Je l’appris ce jour-là, bien après l’avoir écrite puisque je n’avais pas pu me résoudre à faire une enquête pour le savoir: l’histoire de La vie d’une autre était possible. On pouvait perdre quelques années, voire toute la vie avec à un seul choc psychologique, à condition que les années oubliées aient du sens dans la perte. On me signala quand même que ce serait un sacré cas pathologique ! Dans le cas de Marie, j’avais inconsciemment respecté cette règle puisqu’elle avait oublié la totalité de sa vie avec son mari pour n’en garder que leur première nuit.

Un bon point pour le hasard, mais comme le dit Paul Eluard, il n’y a pas de hasard, il n’y a que des rendez-vous.

Aujourd’hui j’ai donc rendez vous avec l’histoire mise en images de Sylvie Testud, l’histoire d’une autre…

Comédie ou drame ? Comédie, si l’on a le sens de l’humour noir. Drame avec quelques moments comiques. J’admire le jeu de Juliette Binoche, son désarroi, ses essais vains pour s’adapter à cette situation effrayante. Elle a l’air hors de son corps. J’allais écrire: je la comprends, je l’ai vécu. Mais ce n’est pas vrai ! Cette situation, je l’ai seulement écrite, ressentie. Cela m’a traversée.

Le film me séduit, l’appartement dans lequel se réveille Marie est somptueux, froid effrayant. Devant cette femme innocemment amoureuse et minaudante, Mathieu Kassovitz est distant, hostile; malheureux aussi quand il n’est pas devant elle. Tout le temps de la projection, je me dis qu’on ne sait jamais où va se diriger l’histoire, ça ne ressemble à rien de classique. Marie se débat comme elle peut, apprend les choses et rame pour essayer de tirer un sourire à Paul dont elle ne sait rien et qui semble avoir réglé son comportement sur les années qu’ils ont traversées ensemble et sur lesquelles Marie n’a aucune information. Cette fille Jeanne déjà proche de lui quand ils se sont connus est toujours là, inquiétante, proche de lui… Maîtresse ? On ne sait pas, mais Marie, a tellement de choses à reprendre en main qu’elle ne peut rien empêcher.
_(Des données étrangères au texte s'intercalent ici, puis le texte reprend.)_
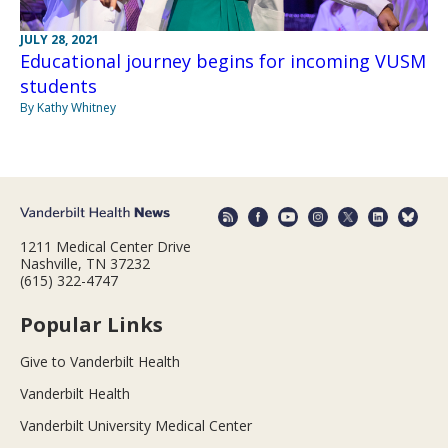
JULY 28, 2021
Educational journey begins for incoming VUSM
students
By Kathy Whitney
1211 Medical Center Drive
Nashville, TN 37232
(615) 322-4747
Popular Links
Give to Vanderbilt Health
Vanderbilt Health
Vanderbilt University Medical Center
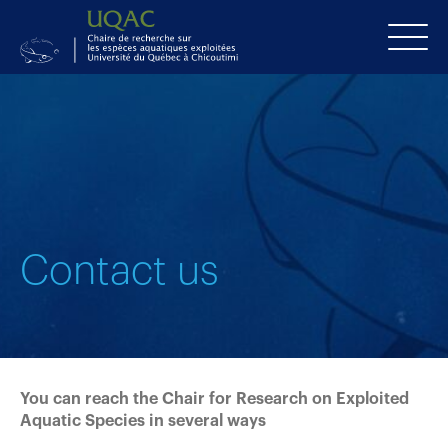
Contact us
You can reach the Chair for Research on Exploited
Aquatic Species in several ways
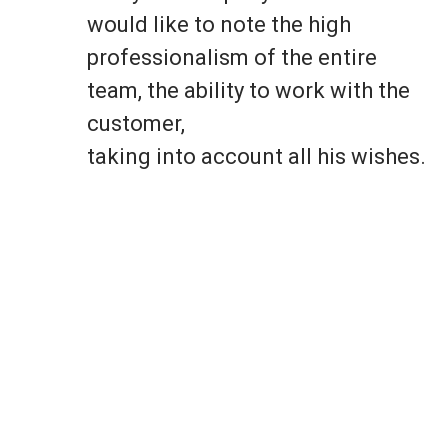
would like to note the high
professionalism of the entire
team, the ability to work with the
customer,
taking into account all his wishes.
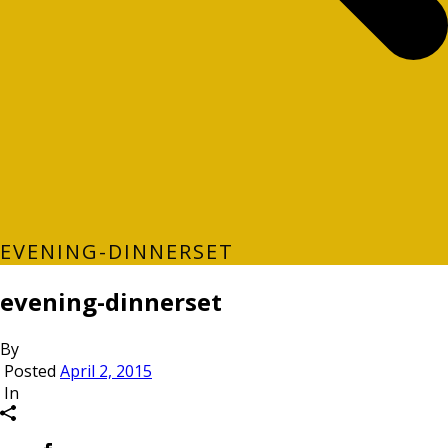
EVENING-DINNERSET
evening-dinnerset
By
Posted
April 2, 2015
In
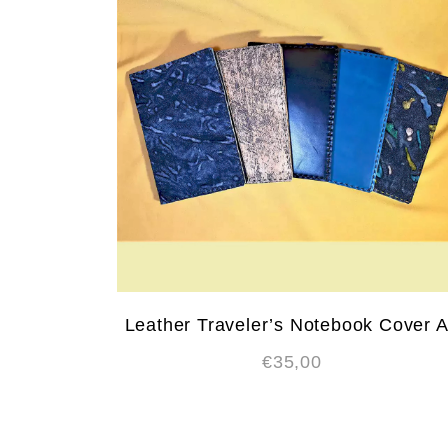
Leather Traveler’s Notebook Cover 
€
35,00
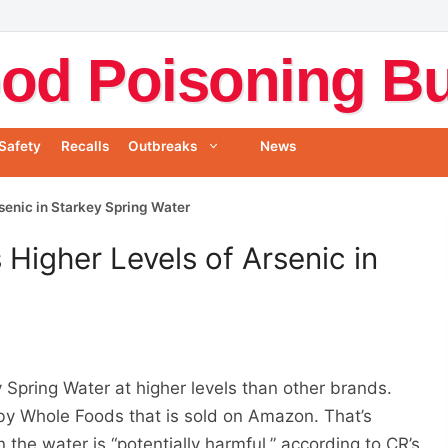
od Poisoning Bul
Safety
Recalls
Outbreaks
News
senic in Starkey Spring Water
Higher Levels of Arsenic in
 Spring Water at higher levels than other brands.
by Whole Foods that is sold on Amazon. That’s
n the water is “potentially harmful,” according to CR’s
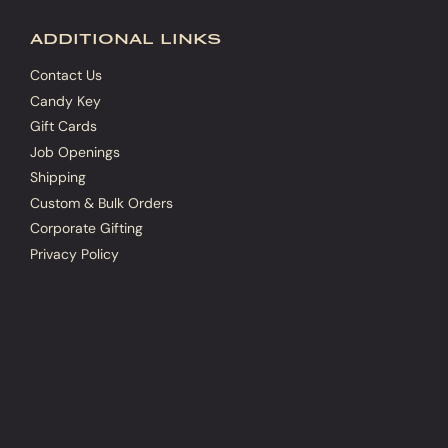
additional links
Contact Us
Candy Key
Gift Cards
Job Openings
Shipping
Custom & Bulk Orders
Corporate Gifting
Privacy Policy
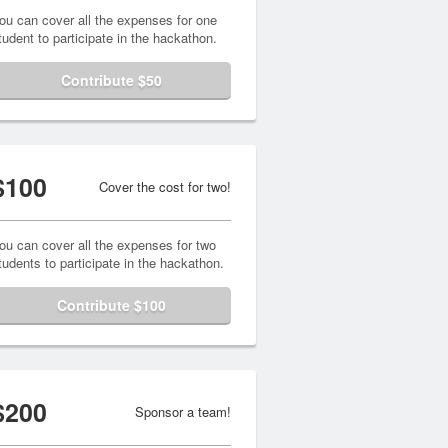
ou can cover all the expenses for one
tudent to participate in the hackathon.
Contribute $50
$100
Cover the cost for two!
ou can cover all the expenses for two
tudents to participate in the hackathon.
Contribute $100
$200
Sponsor a team!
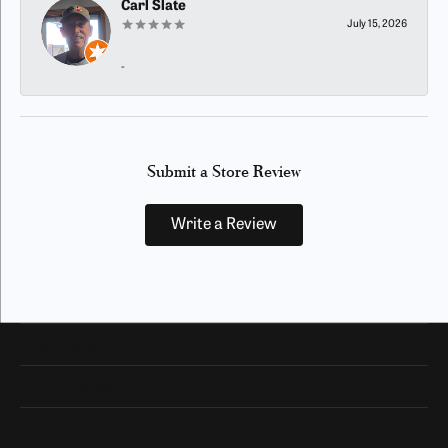
Carl Slate
July 15, 2026
-
Submit a Store Review
Write a Review
Our Hours
Our Address
Shop Now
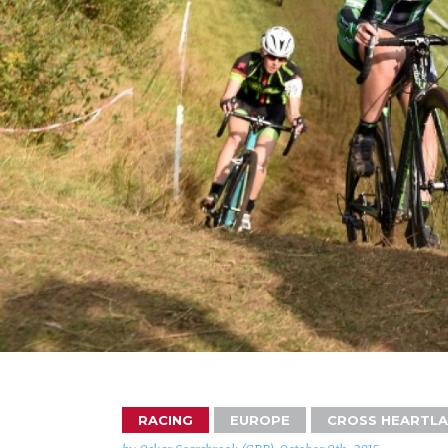
RACING
EUROPE
CROSS HEARTL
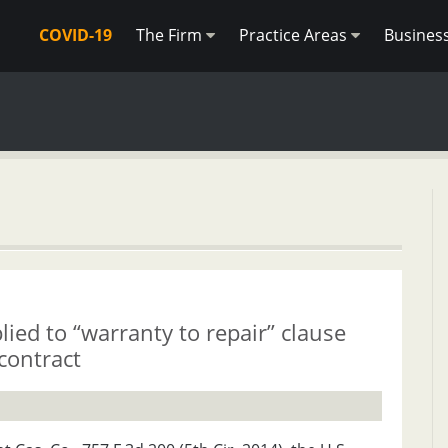
COVID-19
The Firm
Practice Areas
Busines
lied to “warranty to repair” clause
contract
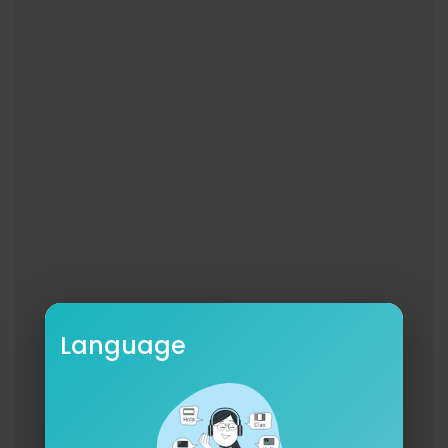
Language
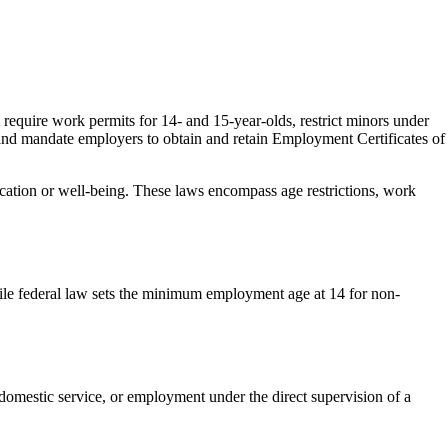
require work permits for 14- and 15-year-olds, restrict minors under
and mandate employers to obtain and retain Employment Certificates of
ucation or well-being. These laws encompass age restrictions, work
while federal law sets the minimum employment age at 14 for non-
domestic service, or employment under the direct supervision of a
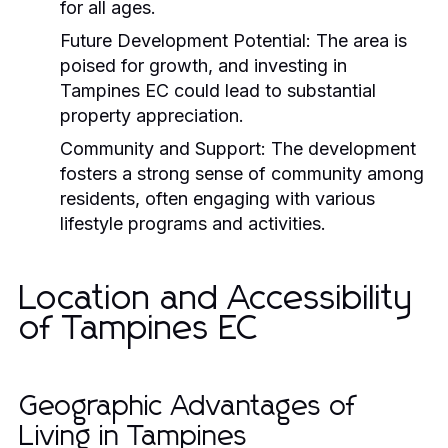
for all ages.
Future Development Potential:
The area is
poised for growth, and investing in
Tampines EC could lead to substantial
property appreciation.
Community and Support:
The development
fosters a strong sense of community among
residents, often engaging with various
lifestyle programs and activities.
Location and Accessibility
of Tampines EC
Geographic Advantages of
Living in Tampines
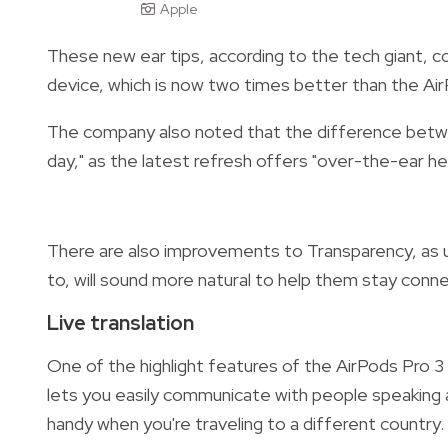
Apple
These new ear tips, according to the tech giant, c
device, which is now two times better than the Ai
The company also noted that the difference betwee
day," as the latest refresh offers "over-the-ear 
There are also improvements to Transparency, as u
to, will sound more natural to help them stay conne
Live translation
One of the highlight features of the AirPods Pro 3
lets you easily communicate with people speaking 
handy when you're traveling to a different country.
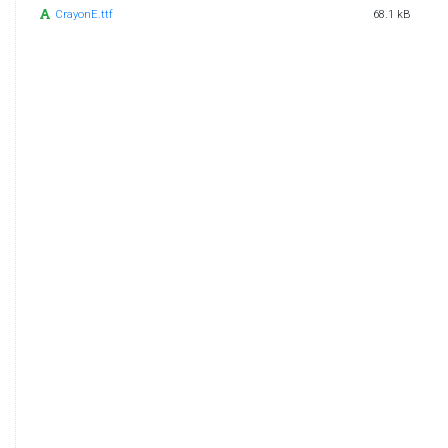
CrayonE.ttf
68.1 kB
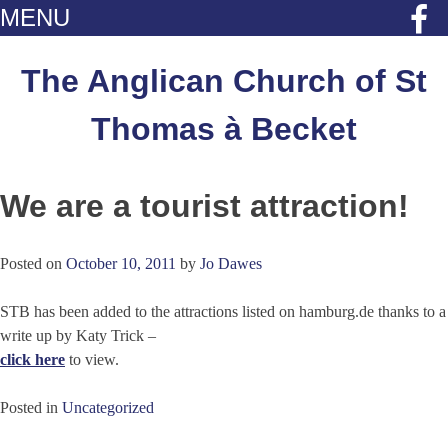
MENU
Skip
to
The Anglican Church of St
content
Thomas à Becket
We are a tourist attraction!
Posted on
October 10, 2011
by
Jo Dawes
STB has been added to the attractions listed on hamburg.de thanks to a
write up by Katy Trick –
click here
to view.
Posted in
Uncategorized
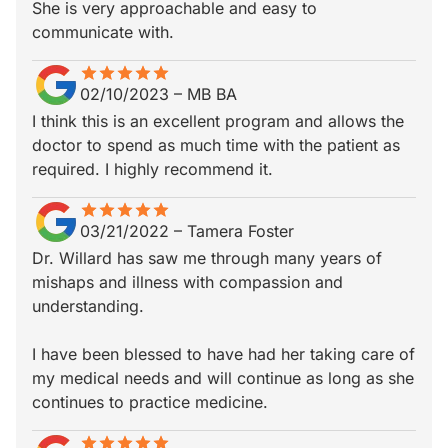
She is very approachable and easy to
communicate with.
star
star_border
star
star_border
star
star_border
star
star_border
star
star_border
02/10/2023
–
MB BA
I think this is an excellent program and allows the
doctor to spend as much time with the patient as
required. I highly recommend it.
star
star_border
star
star_border
star
star_border
star
star_border
star
star_border
03/21/2022
–
Tamera Foster
Dr. Willard has saw me through many years of
mishaps and illness with compassion and
understanding.
I have been blessed to have had her taking care of
my medical needs and will continue as long as she
continues to practice medicine.
star
star_border
star
star_border
star
star_border
star
star_border
star
star_border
La lumière du film est magnifique, tout est beau, perturbant pour le regard. Le luxe dont est entourée Marie et qui lui tire des fous rires nerveux est écrasant. Il martèle la femme qu’elle est devenue et dont elle cherche le reflet dans le regard de ceux qui l’ont connue.

La scène de fin que je devinais très émouvante à la lecture du scénario l’est plus encore avec le choix de la réalisatrice et le jeu subtil des acteurs. Elle a réussi à me faire pleurer et apparemment je ne suis pas la seule dans la salle ! Quel talent cette femme !

Merci chère Sylvie. C’était ma première fiction publiée, c’est votre premier film. »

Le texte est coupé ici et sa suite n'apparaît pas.